I love the comparison of baking to Transfiguration! When you put it that way, it makes perfect sense that McGonagall enjoys (and is good at) baking.

What's especially wonderful is the context you've given to each time McGonagall offers a student a biscuit - it's not just a random tin she bought at a shop, but something she baked herself, and with all this backstory of the elves who helped her learn how to bake when she was a student, and the people she has impacted while at the same time offering them a biscuit (myself included!) it makes those moments of the story so much richer.

Poor Sirius. It's so sad that McGonagall (and I) spent so many years thinking he was guilty and trying to hate him.

This was such a cute story, and I really didn't expect the dark turn at the end there, with the dementor and then her worst memory. That was so sad to see her lose Dorcas like that. Was that Snape at the end who saved her with the Patronus? It appears I'd underestimated Snape, he really came through in what could otherwise have been a terrible moment.

Last but not least, the structure of this is wonderful, how it weaves in and out of memories and in the present. Memories don't always pop up in a linear way, so this felt very natural and I thought it added a lot to the story. And your writing of McGonagall is perfectly in character.

Another Outstanding for you!


Author's Response:

Kristin! Have I told you how much I loved your reviews as Remus? You are the bestest secret valentine ever!!!

Anyway, here's my transferred response ;)


You might discover that 90% of my stories are about you (and I'm not even sorry)! And well, if I were Minerva, I would consider you one of my favourite students as well. :)

Baking has that sort of magic, doesn't it? I think McGonagall would see that connection. I'm glad you liked to see the backstory to her biscuits and the way they affected so many people in her life. :)

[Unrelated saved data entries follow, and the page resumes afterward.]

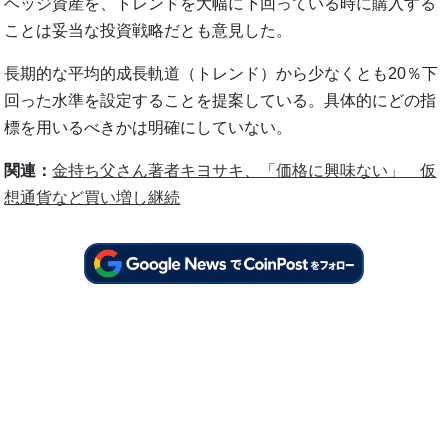
ヘッジ資産を、トレンドを大幅に下回っている時に購入する
ことは妥当な投資戦略だとも意見した。
長期的な平均的成長軌道（トレンド）から少なくとも20％下
回った水準を設定することを提案している。具体的にどの指
標を用いるべきかは明確にしていない。
関連：
金持ち父さん著者キヨサキ、「価格に興味ない」 仮
想通貨など買い増し継続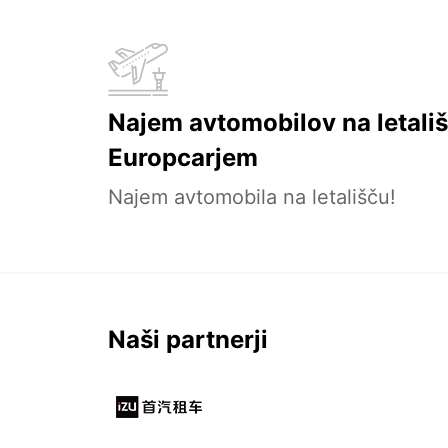
Najem avtomobilov na letališ
Europcarjem
Najem avtomobila na letališču!
Naši partnerji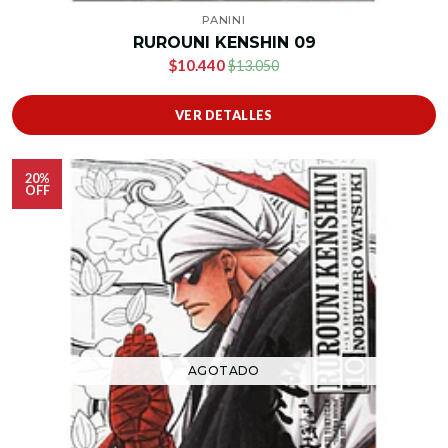
PANINI
RUROUNI KENSHIN 09
$10.440
$13.050
VER DETALLES
20%
OFF
AGOTADO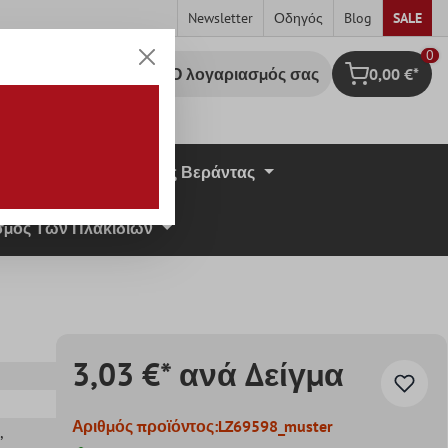
Newsletter
Οδηγός
Blog
SALE
0
Ο λογαριασμός σας
0,00 €*
Καλάθι Αγορ
σική Πέτρα
Πλάκες Βεράντας
μος Των Πλακιδίων
3,03 €* ανά Δείγμα
Αριθμός προϊόντος:
LZ69598_muster
,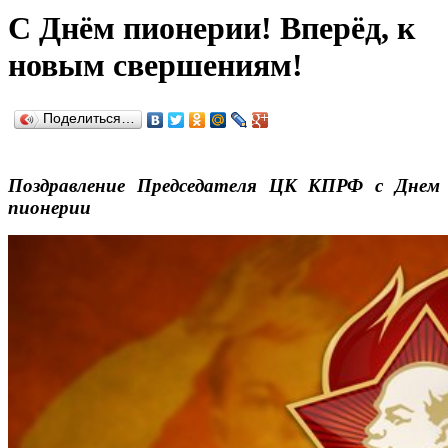
С Днём пионерии! Вперёд, к
новым свершениям!
Поделиться…
Поздравление Председателя ЦК КПРФ с Днем
пионерии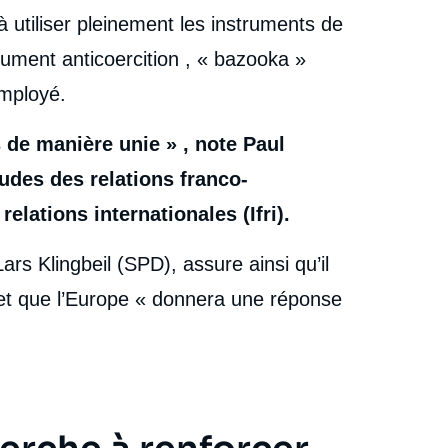
à utiliser pleinement les instruments de
rument anticoercition , « bazooka »
employé.
 de manière unie » , note Paul
udes des relations franco-
relations internationales (Ifri).
rs Klingbeil (SPD), assure ainsi qu’il
et que l’Europe « donnera une réponse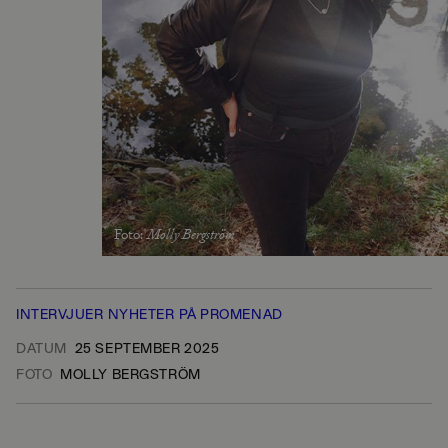
Foto
:
Molly Bergström
INTERVJUER
NYHETER
PÅ PROMENAD
DATUM
25 SEPTEMBER 2025
FOTO
MOLLY BERGSTRÖM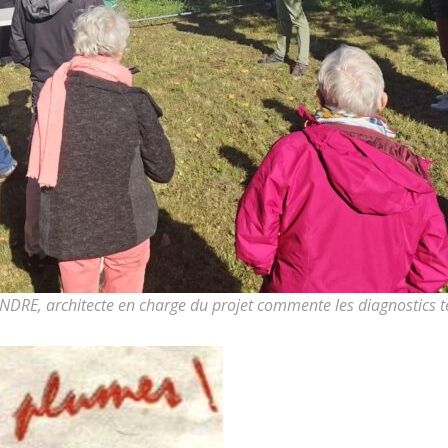
NDRE, architecte en charge du projet commente les diagnostics 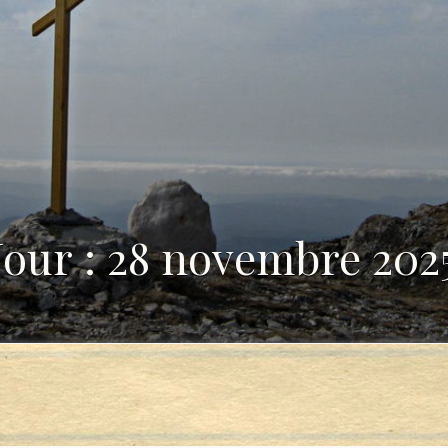
Jour : 28 novembre 202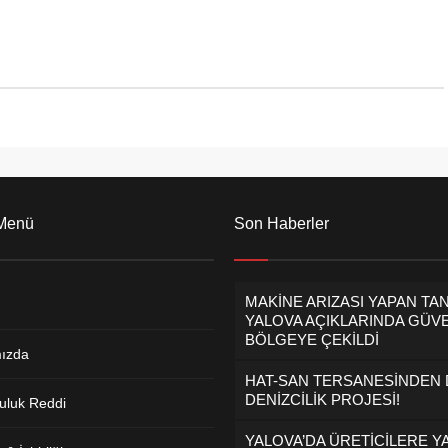
 Menü
Son Haberler
MAKİNE ARIZASI YAPAN TA
YALOVA AÇIKLARINDA GÜVE
BÖLGEYE ÇEKİLDİ
ızda
HAT-SAN TERSANESİNDEN
DENİZCİLİK PROJESİ!
uluk Reddi
YALOVA’DA ÜRETİCİLERE Y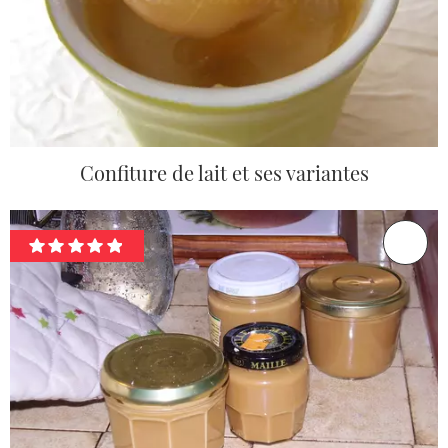
Confiture de lait et ses variantes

Yes... that's very sad... at least you found out the truth in the end...

That was quite unexpected. Yes, so sad, I know... It was Snape who saved her, didn't I tell you that he's a better person than what you thought?

Oh, you make me blush, thank you! I'm so glad you liked the structure and the non-linearity of the memories. And also that you found I captured McGonagall well. It's so nice of you!

Thank you again, honey! (And please, if you happen to meet Kristin, give her a huge hug from me)!